Pronounciation: Muh-len-BER-gee-a dew-MOW-sa

Hardiness zones
Sunset
12-24
USDA 8-11

Landscape Use: Best planted in groups as a textural accent in decorative rock gardens, oriental landscapes, stream bed facades (riparian motiff). Also, its fine texture can be used to visually increase the apparent size of smaller landscape spaces.

Form & Character: Upright and somewhat rounded, light, breezy, airy, soft, billowy, miniature bamboo like, surprisingly oriental in appearance.

Growth Habit: Semi-evergreen, herbaceous, perennial monocot bunch grass, loosely cespitose, slowly clumping from short rhizomes to about 3- to 5-feet tall with equal spread.

Foliage/Texture: Linear leaves are sessile, either singlular or fascicled and branched, somewhat chartreuse (yellow green), glabrous on abaxial side, hirtellous (pubescent with minute and somewhat rigid hairs) on adaxial surface. Leaves produced on elongated, erect and branched 'bamboo-like' culms; fine texture.

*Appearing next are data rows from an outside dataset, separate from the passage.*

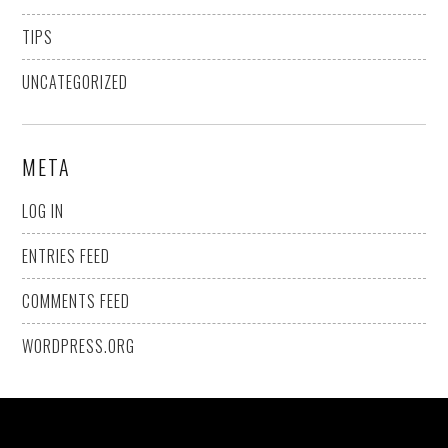
TIPS
UNCATEGORIZED
META
LOG IN
ENTRIES FEED
COMMENTS FEED
WORDPRESS.ORG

Flowers & Fruits: Greenish to light lavender spikelets; fruits are a reddish brown caryopsis, monocarpellate (formed from a single carpel) and indehiscent (not opening at maturity).

Seasonal Color: Faint light lavender flowers during fall.

Temperature: Highly tolerant.

Light: Full sun to partial shade, protection from intense summer afternoon sun in Phoenix is needed.

Soil: Will grow in about any soil type so long as soils are well-drained.

Watering: Weekly to bi-weekly deep irrigations are needed during summer to keep plants robust.

Pruning: Shear or burn to the ground only once every year or two during late winter or early spring to remove the copius production of thatch (dead and slow to decompose leaves because of the dry climate) and re-induce vigor. Be careful, fire can be very dangerous! Make sure to check local laws and regulations before burning outdoors.

Propagation: Division anytime.

Disease and Pests: None

Additional comments: Bamboo muhly because of its unique form and habit is not an "everyday use" landscape bunch grass. It works well as a fine-textured filler plant in mixed decorative landscape gardens in contrast with small, bold succulents and/or cacti. North American Indians used bamboo muhly for chest and bowel ailments.

Taxonomic tidbits: The genus Mulhlenbergia was named after Gotthilf Heinrich (Henry) Ernst Muhlenberg (1753-1815), an ordained Luthern minister who studied botany. The specific epithet dumosa is botanical Latin for 'bushy' in reference to the plant's form and growth habit.